● **Data for this task**
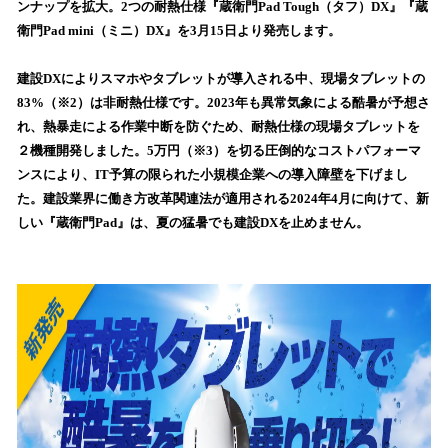
ンナップを拡大。2つの耐熱仕様『蔵衛門Pad Tough（タフ）DX』『蔵
み
衛門Pad mini（ミニ）DX』を3月15日より発売します。
込
み
建設DXによりスマホやタブレットが導入される中、現場タブレットの
中
で
83%（※2）は非耐熱仕様です。2023年も異常気象による酷暑が予想さ
す
れ、熱暴走による作業中断を防ぐため、耐熱仕様の現場タブレットを
２機種開発しました。5万円（※3）を切る圧倒的なコストパフォーマ
ンスにより、IT予算の限られた小規模企業への導入障壁を下げまし
た。建設業界に働き方改革関連法が適用される2024年4月に向けて、新
しい『蔵衛門Pad』は、夏の猛暑でも建設DXを止めません。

● **Task objective**
Above are the records; copy each line from them that includes the string "蔵衛門Pad".

● **Written response**
ンナップを拡大。2つの耐熱仕様『蔵衛門Pad Tough（タフ）DX』『蔵
しい『蔵衛門Pad』は、夏の猛暑でも建設DXを止めません。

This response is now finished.